Feedback requested: Enumerating Concurrent Collections

The June 2008 CTP of Parallel Extensions contained a first look at some of the work we’re doing to augment the .NET Framework with a set of additional coordination data structures that aid in the development of highly concurrent applications.  This included two thread-safe collections, ConcurrentQueue<T> and ConcurrentStack<T>, and it’s probably not giving away too much to say that we’re working diligently on additional collections that aid in key scenarios for parallel programming.  For the most part, these collections are similar to the exsiting non-thread-safe counterparts in the .NET Framework, except with APIs designed with concurrency patterns in mind, and of course implementations that tolerate multithreaded access.  Some of these designs come naturally and, from an implementation standpoint, are easily enabled.  However, there are times when we have to make significant trade-offs in functionality or performance in order to achieve certain designs, and for those situations, it’s very important that we have a good understanding of the key scenarios and use cases in which the collections will be used.

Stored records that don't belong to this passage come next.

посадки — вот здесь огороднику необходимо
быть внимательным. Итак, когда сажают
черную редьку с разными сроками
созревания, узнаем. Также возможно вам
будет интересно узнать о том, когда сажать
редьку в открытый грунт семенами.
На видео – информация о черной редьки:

One important design point we keep in mind for all of the collections we’re working on is how to deal with concurrent modifications while a collection is being enumerated.  With the standard collections in the .NET Framework today, modifications to a collection invalidate any outstanding enumerators.  For example, consider the following code:

var q = new Queue<int>(new[] { 1, 2, 3, 4, 5 });
foreach (var item in q)
{
    if (item <= 5) q.Enqueue(item * 6);
}

This will compile fine, but upon execution, the call to q.Enqueue inside of the foreach loop will throw an InvalidOperationException: “Collection was modified after the enumerator was instantiated.”  In contrast, if you change the Queue<int> to a ConcurrentQueue<int>, e.g.:

var q = new ConcurrentQueue<int>(new[] { 1, 2, 3, 4, 5 });
foreach (var item in q)
{
    if (item <= 5) q.Enqueue(item * 6);
}

no exception will be thrown, and upon examination of the queue after the loop, you’ll find it to contain 10 elements.  This is an explicit design decision we’ve made to break the mold from the existing collections, the idea behind such a change in direction being that there are key scenarios where one thread needs to be enumerating while other threads are reading and writing to the collection (of course, as shown in this example, it could be the same thread reading and writing as the one enumerating).

This does raise some questions, of course, especially around the guarantees that can be provided for such an enumeration.  If data is added to the list while another thread is enumerating, must that enumerating thread see the new data?  If data is removed while another thread is enumerating, must that enumerating thread not see the new data?  Is it acceptable for data to be observed twice in the same enumeration or not at all due to the organization of the collection being changed concurrently?  And so forth.  For some collections, like ConcurrentStack<T> and ConcurrentQueue<T>, we’re able to provide moment-in-time snapshot semantics, but for other collection types, doing so isn’t necessarily possible without incurring serious performance penalties.

Given this, we’re very curious to hear your feedback on a few things:

  1. Given the standard array of collections that exist in .NET, if you had thread-safe versions of them, are there scenarios where you would benefit from being able to enumerate concurrently with other threads modifying the same collection?  We already know about some, but we’d love to hear about more.
  2. Assuming you do have scenarios for #1, what are the minimum guarantees you’d need about the data returned in the enumerator for it to be useful?  For example, you could say for a thread-safe dictionary that if there are no concurrent modifications (adds/updates/removals), you’ll get back in the enumeration exactly what’s in the dictionary, and if there are concurrent accesses, you’ll never get back something that wasn’t in the dictionary, you may not see concurrent adds or updates, and you may still see items that are concurrently removed.
  3. If we did support enumeration on collections that were thread-safe in the face of concurrent modifications, would you ever want the ability to revert to the “throw on modifications” behavior?
  4. Finally, what are the most important collections that you’d like to see thread-safe and scalable counterparts for?

Thanks in advance for any input you may have!